**WORK TASK:** All of the entries below should be returned verbatim, apart from the pictures.

**DATA PROVIDED:**

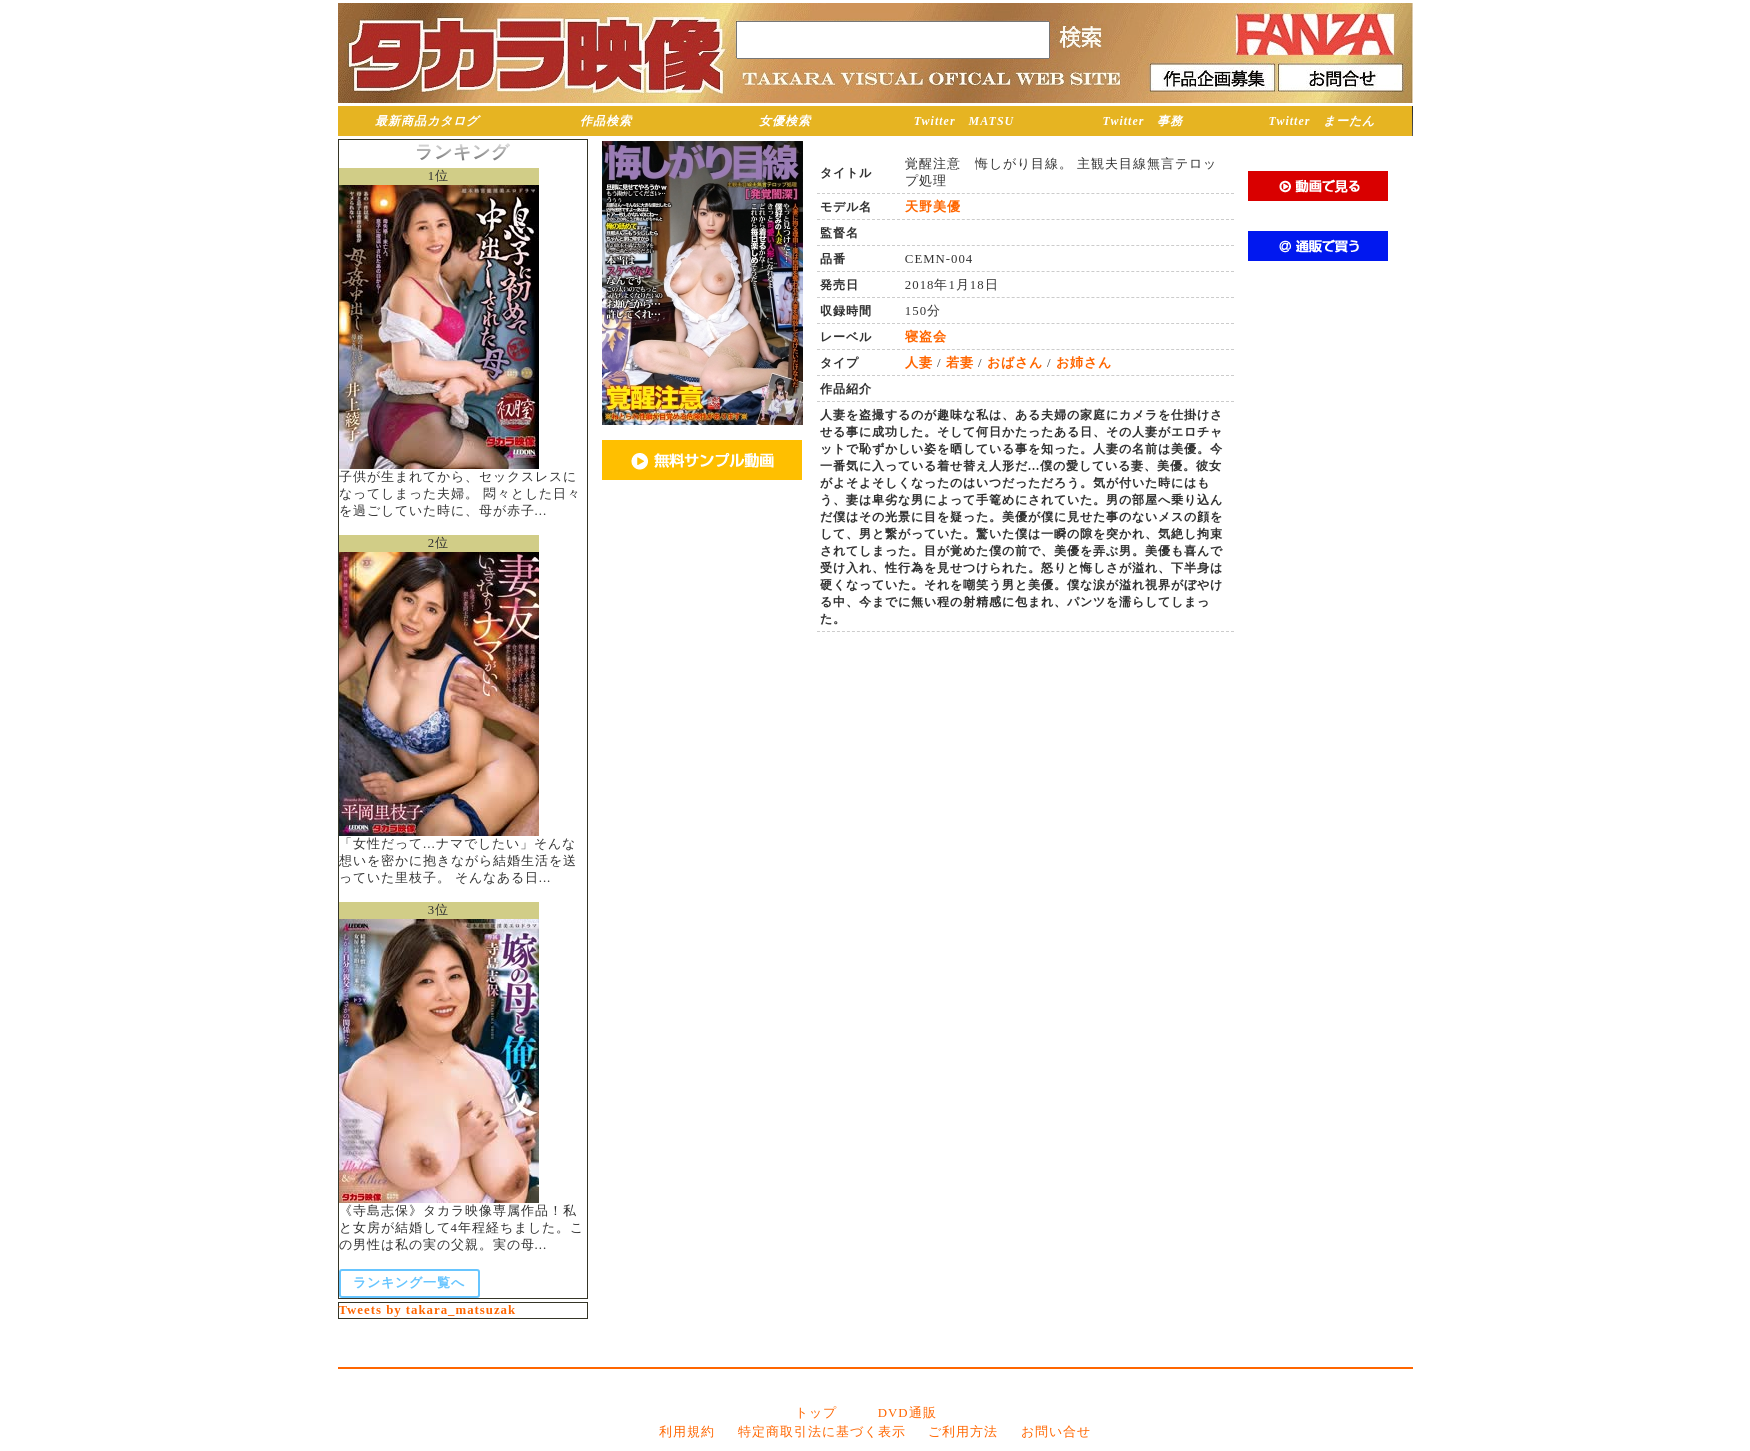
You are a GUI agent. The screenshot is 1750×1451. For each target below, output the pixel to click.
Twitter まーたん (1322, 121)
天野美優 (933, 207)
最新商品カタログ (427, 121)
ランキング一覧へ (409, 1283)
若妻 (960, 363)
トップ (816, 1413)
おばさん (1015, 363)
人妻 (919, 363)
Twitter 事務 (1143, 121)
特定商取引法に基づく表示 (822, 1432)
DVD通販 (907, 1413)
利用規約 (687, 1432)
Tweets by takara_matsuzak (428, 1310)
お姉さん (1084, 363)
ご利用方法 (963, 1432)
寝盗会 (926, 337)
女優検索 (785, 121)
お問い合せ (1056, 1432)
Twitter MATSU (964, 121)
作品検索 (606, 121)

**RESPONSE:**
You are a GUI agent. The screenshot is 1750×1451. For each target below, output the pixel to click.
Twitter まーたん (1322, 121)
天野美優 (933, 207)
最新商品カタログ (427, 121)
ランキング一覧へ (409, 1283)
若妻 (960, 363)
トップ (816, 1413)
おばさん (1015, 363)
人妻 (919, 363)
Twitter 事務 (1143, 121)
特定商取引法に基づく表示 (822, 1432)
DVD通販 (907, 1413)
利用規約 (687, 1432)
Tweets by takara_matsuzak (428, 1310)
お姉さん (1084, 363)
ご利用方法 (963, 1432)
寝盗会 (926, 337)
女優検索 (785, 121)
お問い合せ (1056, 1432)
Twitter MATSU (964, 121)
作品検索 (606, 121)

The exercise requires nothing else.